## WORK ORDER
Below are some entries. Transcribe the lines from the one holding "DONES DE BARCELONA" to the one holding "electrical, lighting, plumbing, janitorial", inclusive, but not the pictures among them.

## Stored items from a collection
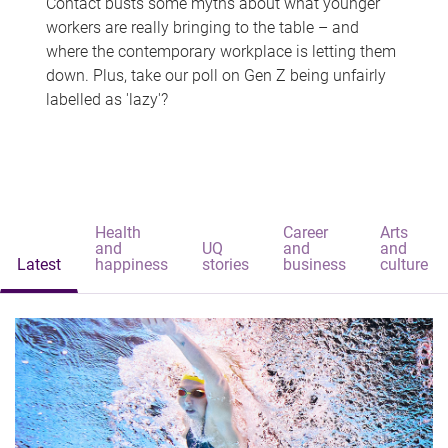
Contact busts some myths about what younger
workers are really bringing to the table – and
where the contemporary workplace is letting them
down. Plus, take our poll on Gen Z being unfairly
labelled as 'lazy'?
Health
Career
Arts
and
UQ
and
and
Latest
happiness
stories
business
culture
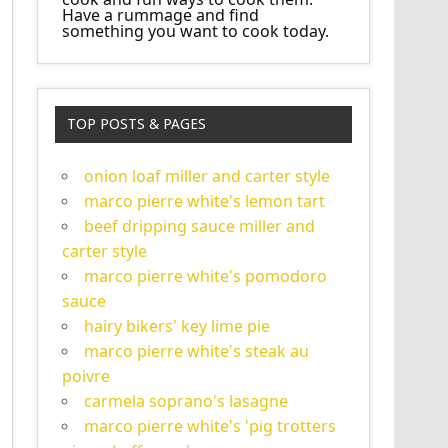
Have a rummage and find
something you want to cook today.
TOP POSTS & PAGES
onion loaf miller and carter style
marco pierre white's lemon tart
beef dripping sauce miller and
carter style
marco pierre white's pomodoro
sauce
hairy bikers' key lime pie
marco pierre white's steak au
poivre
carmela soprano's lasagne
marco pierre white's 'pig trotters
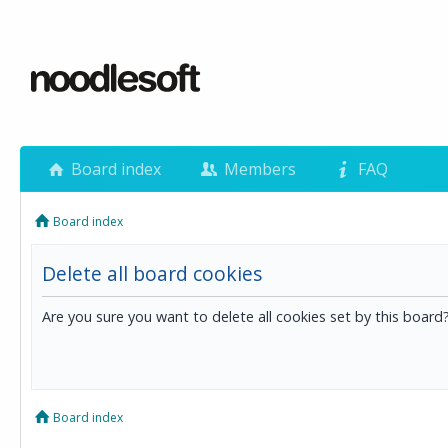
Board index
Members
FAQ
Board index
Delete all board cookies
Are you sure you want to delete all cookies set by this board
Board index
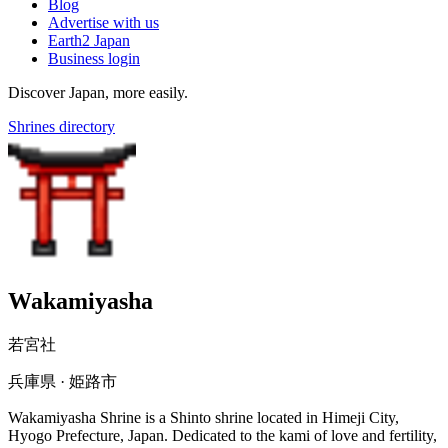
Blog
Advertise with us
Earth2 Japan
Business login
Discover Japan, more easily.
Shrines directory
Wakamiyasha
若宮社
兵庫県 · 姫路市
Wakamiyasha Shrine is a Shinto shrine located in Himeji City,
Hyogo Prefecture, Japan. Dedicated to the kami of love and fertility,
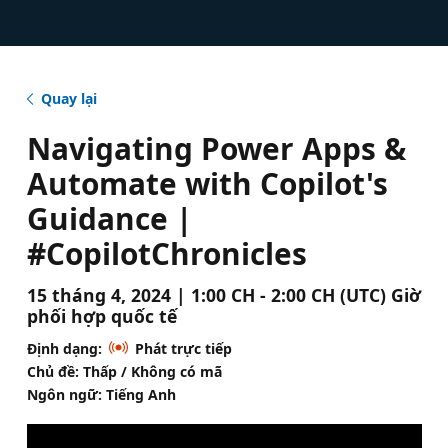
Quay lại
Navigating Power Apps &
Automate with Copilot's
Guidance |
#CopilotChronicles
15 tháng 4, 2024 | 1:00 CH - 2:00 CH (UTC) Giờ
phối hợp quốc tế
Định dạng:
Phát trực tiếp
Chủ đề: Thấp / Không có mã
Ngôn ngữ: Tiếng Anh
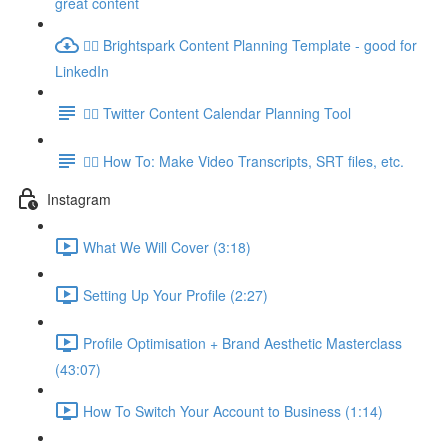
great content
👉🏽 Brightspark Content Planning Template - good for
LinkedIn
👉🏽 Twitter Content Calendar Planning Tool
👉🏽 How To: Make Video Transcripts, SRT files, etc.
Instagram
What We Will Cover (3:18)
Setting Up Your Profile (2:27)
Profile Optimisation + Brand Aesthetic Masterclass
(43:07)
How To Switch Your Account to Business (1:14)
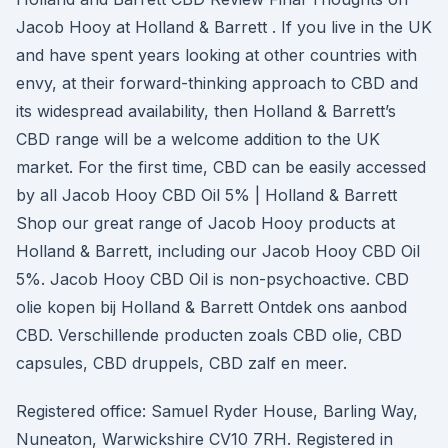
Jacob Hooy at Holland & Barrett . If you live in the UK
and have spent years looking at other countries with
envy, at their forward-thinking approach to CBD and
its widespread availability, then Holland & Barrett’s
CBD range will be a welcome addition to the UK
market. For the first time, CBD can be easily accessed
by all Jacob Hooy CBD Oil 5% | Holland & Barrett
Shop our great range of Jacob Hooy products at
Holland & Barrett, including our Jacob Hooy CBD Oil
5%. Jacob Hooy CBD Oil is non-psychoactive. CBD
olie kopen bij Holland & Barrett Ontdek ons aanbod
CBD. Verschillende producten zoals CBD olie, CBD
capsules, CBD druppels, CBD zalf en meer.
Registered office: Samuel Ryder House, Barling Way,
Nuneaton, Warwickshire CV10 7RH. Registered in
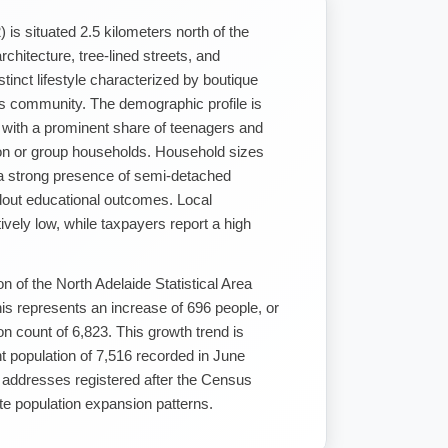
 is situated 2.5 kilometers north of the
rchitecture, tree-lined streets, and
stinct lifestyle characterized by boutique
rts community. The demographic profile is
 with a prominent share of teenagers and
rson or group households. Household sizes
s a strong presence of semi-detached
ndout educational outcomes. Local
atively low, while taxpayers report a high
n of the North Adelaide Statistical Area
is represents an increase of 696 people, or
n count of 6,823. This growth trend is
t population of 7,516 recorded in June
 addresses registered after the Census
te population expansion patterns.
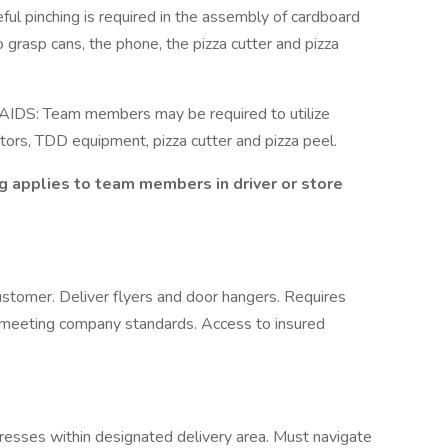
ceful pinching is required in the assembly of cardboard
rasp cans, the phone, the pizza cutter and pizza
: Team members may be required to utilize
tors, TDD equipment, pizza cutter and pizza peel.
g applies to team members in driver or store
ustomer. Deliver flyers and door hangers. Requires
rd meeting company standards. Access to insured
dresses within designated delivery area. Must navigate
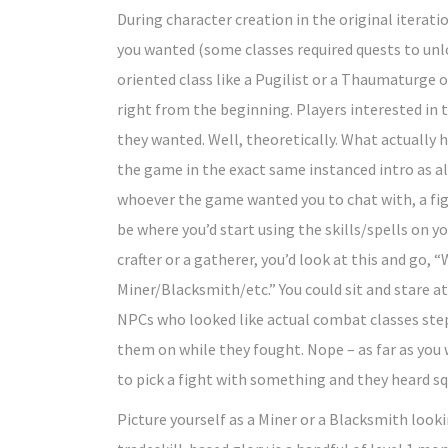
During character creation in the original iterati
you wanted (some classes required quests to unl
oriented class like a Pugilist or a Thaumaturge
right from the beginning. Players interested in
they wanted. Well, theoretically. What actually 
the game in the exact same instanced intro as all
whoever the game wanted you to chat with, a figh
be where you’d start using the skills/spells on y
crafter or a gatherer, you’d look at this and go, 
Miner/Blacksmith/etc.” You could sit and stare 
NPCs who looked like actual combat classes ste
them on while they fought. Nope – as far as you
to pick a fight with something and they heard sq
Picture yourself as a Miner or a Blacksmith looki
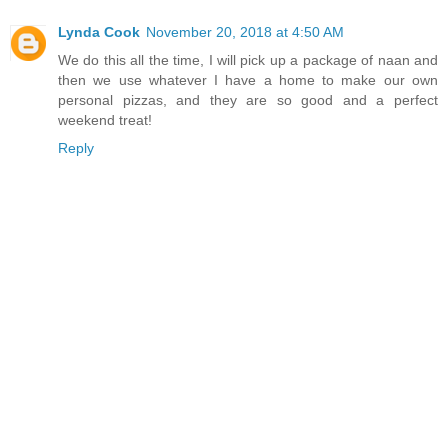
Lynda Cook
November 20, 2018 at 4:50 AM
We do this all the time, I will pick up a package of naan and
then we use whatever I have a home to make our own
personal pizzas, and they are so good and a perfect
weekend treat!
Reply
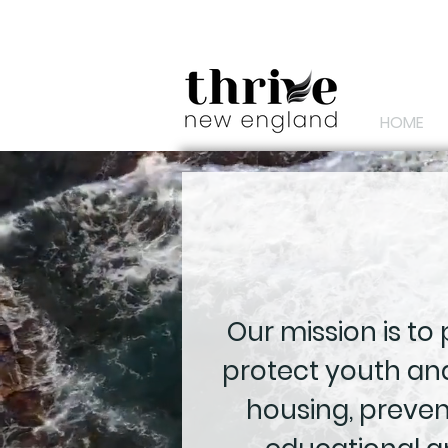
HOME
Our mission is to
protect youth and
housing, preve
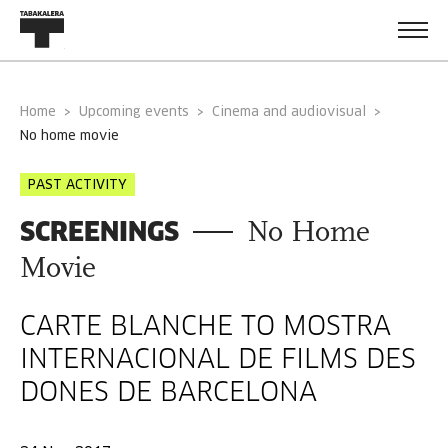
Home
Upcoming events
Cinema and audiovisual
no home movie
PAST ACTIVITY
SCREENINGS
No Home
Movie
CARTE BLANCHE TO MOSTRA
INTERNACIONAL DE FILMS DES
DONES DE BARCELONA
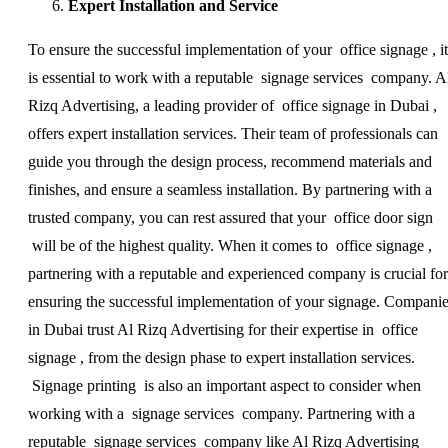
Expert Installation and Service
To ensure the successful implementation of your office signage , it
is essential to work with a reputable signage services company. A
Rizq Advertising, a leading provider of office signage in Dubai ,
offers expert installation services. Their team of professionals can
guide you through the design process, recommend materials and
finishes, and ensure a seamless installation. By partnering with a
trusted company, you can rest assured that your office door sign
will be of the highest quality. When it comes to office signage ,
partnering with a reputable and experienced company is crucial for
ensuring the successful implementation of your signage. Compani
in Dubai trust Al Rizq Advertising for their expertise in office
signage , from the design phase to expert installation services.
Signage printing is also an important aspect to consider when
working with a signage services company. Partnering with a
reputable signage services company like Al Rizq Advertising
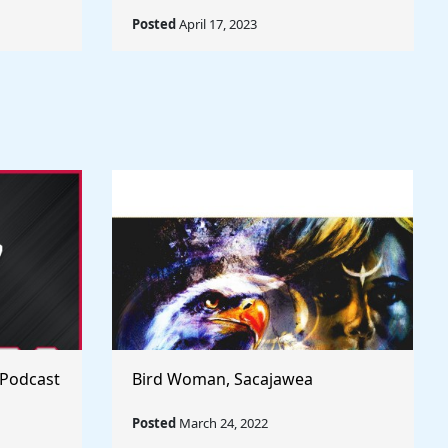
Posted
April 17, 2023
 Podcast
Bird Woman, Sacajawea
Posted
March 24, 2022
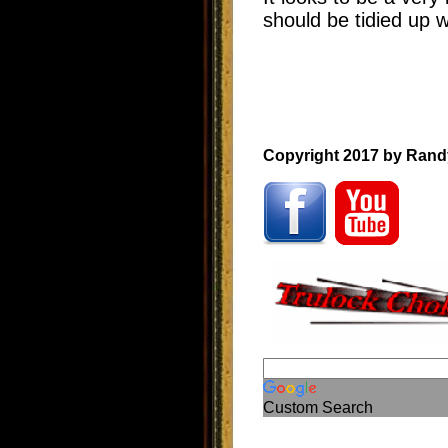
should be tidied up 
Copyright 2017 by Rand
Custom Search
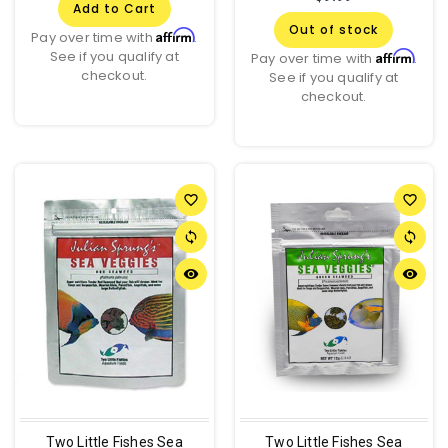
Add to Cart
Out of stock
Affirm
Pay over time with
.
See if you qualify at
Affirm
Pay over time with
.
checkout.
See if you qualify at
checkout.
favorite_border
favorite_border
sync
sync
remove_red_eye
remove_red_eye
Two Little Fishes Sea
Two Little Fishes Sea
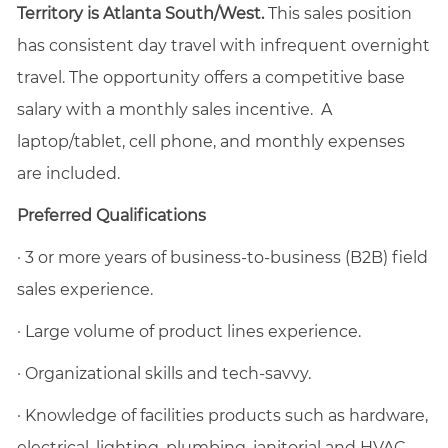
Territory is Atlanta South/West.
This sales position
has consistent day travel with infrequent overnight
travel. The opportunity offers a competitive base
salary with a monthly sales incentive. A
laptop/tablet, cell phone, and monthly expenses
are included.
Preferred Qualifications
·
3 or more years of business-to-business (B2B) field
sales experience.
·
Large volume of product lines experience.
·
Organizational skills and tech-savvy.
·
Knowledge of facilities products such as hardware,
electrical, lighting, plumbing, janitorial and HVAC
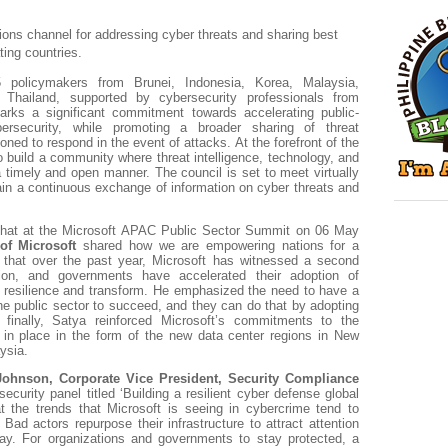
ions channel for addressing cyber threats and sharing best
ting countries.
5 policymakers from Brunei, Indonesia, Korea, Malaysia,
d Thailand, supported by cybersecurity professionals from
marks a significant commitment towards accelerating public-
bersecurity, while promoting a broader sharing of threat
tioned to respond in the event of attacks. At the forefront of the
to build a community where threat intelligence, technology, and
 timely and open manner. The council is set to meet virtually
ain a continuous exchange of information on cyber threats and
 chat at the Microsoft APAC Public Sector Summit on 06 May
of Microsoft
shared how we are empowering nations for a
d that over the past year, Microsoft has witnessed a second
tion, and governments have accelerated their adoption of
ld resilience and transform. He emphasized the need to have a
 the public sector to succeed, and they can do that by adopting
 finally, Satya reinforced Microsoft’s commitments to the
in place in the form of the new data center regions in New
ysia.
Johnson, Corporate Vice President, Security Compliance
curity panel titled ‘Building a resilient cyber defense global
 the trends that Microsoft is seeing in cybercrime tend to
 Bad actors repurpose their infrastructure to attract attention
y. For organizations and governments to stay protected, a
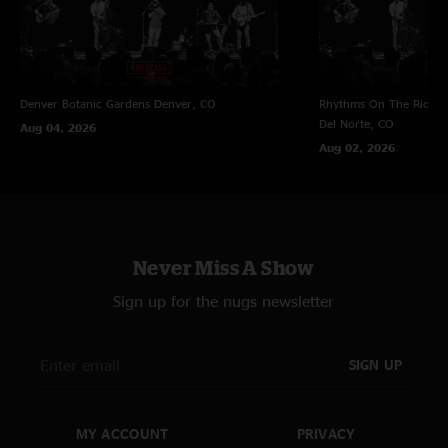
Denver Botanic Gardens
Denver, CO
Rhythms On The Rio at 
Del Norte, CO
Aug 04, 2026
Aug 02, 2026
Never Miss A Show
Sign up for the nugs newsletter
SIGN UP
MY ACCOUNT
PRIVACY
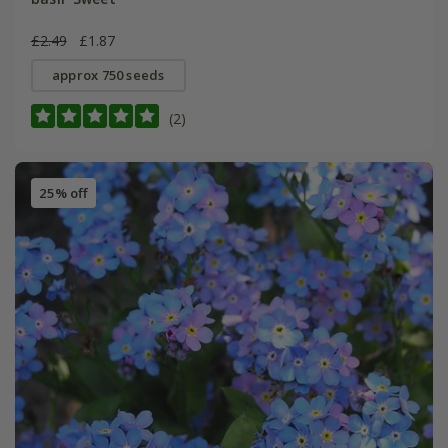
£2.49
£1.87
approx 750 seeds
(2)
25% off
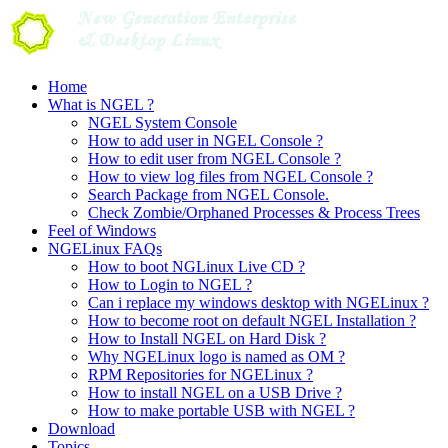
Skip
to
content
Home
What is NGEL ?
NGEL System Console
How to add user in NGEL Console ?
How to edit user from NGEL Console ?
How to view log files from NGEL Console ?
Search Package from NGEL Console.
Check Zombie/Orphaned Processes & Process Trees
Feel of Windows
NGELinux FAQs
How to boot NGLinux Live CD ?
How to Login to NGEL ?
Can i replace my windows desktop with NGELinux ?
How to become root on default NGEL Installation ?
How to Install NGEL on Hard Disk ?
Why NGELinux logo is named as OM ?
RPM Repositories for NGELinux ?
How to install NGEL on a USB Drive ?
How to make portable USB with NGEL ?
Download
Topics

## REPLY TO THE TASK
DONES DE BARCELONA
Expert Installation and Service
To ensure the successful implementation of your office signage , it
is essential to work with a reputable signage services company. A
Rizq Advertising, a leading provider of office signage in Dubai ,
offers expert installation services. Their team of professionals can
guide you through the design process, recommend materials and
finishes, and ensure a seamless installation. By partnering with a
trusted company, you can rest assured that your office door sign
will be of the highest quality. When it comes to office signage ,
partnering with a reputable and experienced company is crucial for
ensuring the successful implementation of your signage. Compani
in Dubai trust Al Rizq Advertising for their expertise in office
signage , from the design phase to expert installation services.
Signage printing is also an important aspect to consider when
working with a signage services company. Partnering with a
reputable signage services company like Al Rizq Advertising
Posted
April 17, 2023
 Podcast
Bird Woman, Sacajawea
Posted
March 24, 2022
should be tidied up 
Copyright 2017 by Rand
Custom Search
Add to Cart
Out of stock
Affirm
Pay over time with
.
See if you qualify at
Affirm
Pay over time with
.
checkout.
See if you qualify at
checkout.
favorite_border
favorite_border
sync
sync
remove_red_eye
remove_red_eye
Two Little Fishes Sea
Two Little Fishes Sea
Territory is Atlanta South/West.
This sales position
has consistent day travel with infrequent overnight
travel. The opportunity offers a competitive base
salary with a monthly sales incentive. A
laptop/tablet, cell phone, and monthly expenses
are included.
Preferred Qualifications
·
3 or more years of business-to-business (B2B) field
sales experience.
·
Large volume of product lines experience.
·
Organizational skills and tech-savvy.
·
Knowledge of facilities products such as hardware,
electrical, lighting, plumbing, janitorial and HVAC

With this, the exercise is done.